The technological agreement allows Santana to explore new geographic markets outside the Community, which could generate new sales opportunities that were not taken into account in the plan. The company is at the same time trying to conclude agreements on assembly operations with other manufacturers of four-wheel drive vehicles.
Total costs of restructuring
The total cost of the restructuring (1994 to 1997) stands at Pta 60 567 million. This includes debt write-downs (Pta 20 089 million), social costs (Pta 12 762 million) and the investments required in order to boost the proportion of European components used (Pta 4 193 million). However, the final cost of the social restructuring package is not yet known, since the final details of the scheme for the 348 former workers laid off before the suspension of payments have still to be settled (insurance policy to be taken out for them).
IV
The market
The SUV segment, which constitutes the internal market for the purposes of this Decision, accounts for some 2,5 % of the overall market for passenger vehicles in the European Economic Area. In 1993, the last year of normal operations before restructuring, the share of total sales in this segment taken by Suzuki models was nearly 16 %; this year, Suzuki was the market leader.

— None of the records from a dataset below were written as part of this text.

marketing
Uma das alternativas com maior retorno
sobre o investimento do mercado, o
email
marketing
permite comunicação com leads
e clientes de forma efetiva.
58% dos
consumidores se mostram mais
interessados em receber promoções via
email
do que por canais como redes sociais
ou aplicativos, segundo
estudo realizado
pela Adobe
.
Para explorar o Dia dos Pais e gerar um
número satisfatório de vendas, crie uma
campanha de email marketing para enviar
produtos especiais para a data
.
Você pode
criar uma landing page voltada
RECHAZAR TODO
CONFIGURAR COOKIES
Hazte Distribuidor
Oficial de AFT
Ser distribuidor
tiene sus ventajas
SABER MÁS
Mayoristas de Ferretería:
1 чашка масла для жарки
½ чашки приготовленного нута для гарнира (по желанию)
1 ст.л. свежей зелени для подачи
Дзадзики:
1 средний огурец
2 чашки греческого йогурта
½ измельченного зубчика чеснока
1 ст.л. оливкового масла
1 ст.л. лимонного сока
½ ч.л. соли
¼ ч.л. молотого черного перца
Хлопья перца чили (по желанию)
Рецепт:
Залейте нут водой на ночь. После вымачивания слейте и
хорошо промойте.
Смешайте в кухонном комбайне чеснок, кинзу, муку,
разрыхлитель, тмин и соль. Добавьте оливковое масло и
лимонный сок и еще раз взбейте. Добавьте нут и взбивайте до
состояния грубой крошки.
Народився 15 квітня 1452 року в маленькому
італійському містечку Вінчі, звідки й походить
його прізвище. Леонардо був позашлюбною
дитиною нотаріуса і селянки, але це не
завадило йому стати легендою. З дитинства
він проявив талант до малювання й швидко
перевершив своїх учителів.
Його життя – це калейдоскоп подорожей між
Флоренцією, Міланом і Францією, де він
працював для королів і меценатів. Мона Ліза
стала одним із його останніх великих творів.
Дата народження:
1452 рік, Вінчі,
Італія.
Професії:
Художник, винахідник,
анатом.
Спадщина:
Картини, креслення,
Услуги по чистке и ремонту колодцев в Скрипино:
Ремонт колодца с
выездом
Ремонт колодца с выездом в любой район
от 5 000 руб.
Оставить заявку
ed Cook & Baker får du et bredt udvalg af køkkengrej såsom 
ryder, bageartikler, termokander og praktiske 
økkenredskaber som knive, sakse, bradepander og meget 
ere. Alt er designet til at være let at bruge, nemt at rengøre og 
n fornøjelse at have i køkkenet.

Since that time, the motor manufacturing industry in the EEA as a whole has been suffering from a structural excess of production capacity, and this also applies to the SUV segment, which increased production capacity considerably in the late 1980s on expectations of a steep rise in demand. According to the Commission's calculations, capacity utilization in the EEA stood at around 60 % in 1993.

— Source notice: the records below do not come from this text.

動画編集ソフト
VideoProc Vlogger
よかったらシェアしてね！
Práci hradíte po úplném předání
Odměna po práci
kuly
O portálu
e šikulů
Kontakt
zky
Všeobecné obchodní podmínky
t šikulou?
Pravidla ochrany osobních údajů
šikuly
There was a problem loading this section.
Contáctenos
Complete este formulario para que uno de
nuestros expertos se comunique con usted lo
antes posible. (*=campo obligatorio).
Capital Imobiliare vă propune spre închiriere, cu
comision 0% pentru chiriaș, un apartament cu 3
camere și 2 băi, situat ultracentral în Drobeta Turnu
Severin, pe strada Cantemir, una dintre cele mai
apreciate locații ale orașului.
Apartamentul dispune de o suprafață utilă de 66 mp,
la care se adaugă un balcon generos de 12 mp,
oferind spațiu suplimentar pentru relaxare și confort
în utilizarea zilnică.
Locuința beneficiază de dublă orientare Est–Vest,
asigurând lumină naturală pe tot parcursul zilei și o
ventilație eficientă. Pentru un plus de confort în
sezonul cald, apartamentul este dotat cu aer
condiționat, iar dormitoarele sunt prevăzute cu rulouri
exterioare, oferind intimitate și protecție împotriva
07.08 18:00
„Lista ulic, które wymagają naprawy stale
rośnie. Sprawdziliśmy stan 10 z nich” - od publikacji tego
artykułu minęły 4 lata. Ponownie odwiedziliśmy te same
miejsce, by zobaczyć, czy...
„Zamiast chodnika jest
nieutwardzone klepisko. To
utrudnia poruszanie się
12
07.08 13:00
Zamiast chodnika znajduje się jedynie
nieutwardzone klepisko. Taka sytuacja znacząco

The SUV market segment is expected to expand in Europe, with an estimated growth in sales of around 23 % between 1993 and the year 2000 (5). Sales are not expected to stagnate or fall before 1999 or 2000. During the period covered by the restructuring plan (1995 to 1997), sales are forecast to rise by 18 %. Capacity utilization is also expected to improve considerably in that time, although it will remain way below the 80 % level. Capacity will be affected during the period by the new manufacturers who have recently entered this market segment (AMC/Chrysler).

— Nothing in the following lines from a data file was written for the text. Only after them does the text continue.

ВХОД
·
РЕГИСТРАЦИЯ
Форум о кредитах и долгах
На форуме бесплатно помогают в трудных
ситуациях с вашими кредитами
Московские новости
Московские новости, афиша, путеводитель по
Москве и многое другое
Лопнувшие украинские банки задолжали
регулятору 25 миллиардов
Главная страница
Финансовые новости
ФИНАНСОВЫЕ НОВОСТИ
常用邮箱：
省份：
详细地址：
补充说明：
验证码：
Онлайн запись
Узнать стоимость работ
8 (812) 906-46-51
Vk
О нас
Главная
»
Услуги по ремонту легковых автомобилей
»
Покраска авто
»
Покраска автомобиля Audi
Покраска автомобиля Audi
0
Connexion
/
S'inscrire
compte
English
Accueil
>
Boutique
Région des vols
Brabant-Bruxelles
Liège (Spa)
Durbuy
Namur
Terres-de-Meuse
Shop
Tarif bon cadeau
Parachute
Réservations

The Commission does not share the Spanish Government's view that Santana's vehicles belong to a separate subsegment formed by small-engined SUVs. Like the company itself in its restructuring plan, the Commission is convinced (see its decision initiating the procedure) that SUVs form a single market segment in which the substitutability of supply and demand is so high that further segmentation of the market is not justified. Furthermore, Santana is now focusing its production on more powerful vehicles (with 16-valve petrol engines and a new diesel engine) which are in direct competition with SUVs produced by other manufacturers in the EEA.
V
State aid
(1) Financial restructuring: the two equity loans
When assessing whether a capital injection by the State into a company constitutes State aid within the meaning of Article 92 (1), the Commission applies the private-investor principle, that is to say, it compares the behaviour of the State with that of a private investor operating under normal market conditions (6). More specifically, it deems such an injection to be State aid:
(i) where the public authorities' holding involves the taking over or the continuation of all or part of the non-viable operations of an ailing firm through the formation of a new legal entity;
(ii) where the amount of the holding exceeds the real value of the company.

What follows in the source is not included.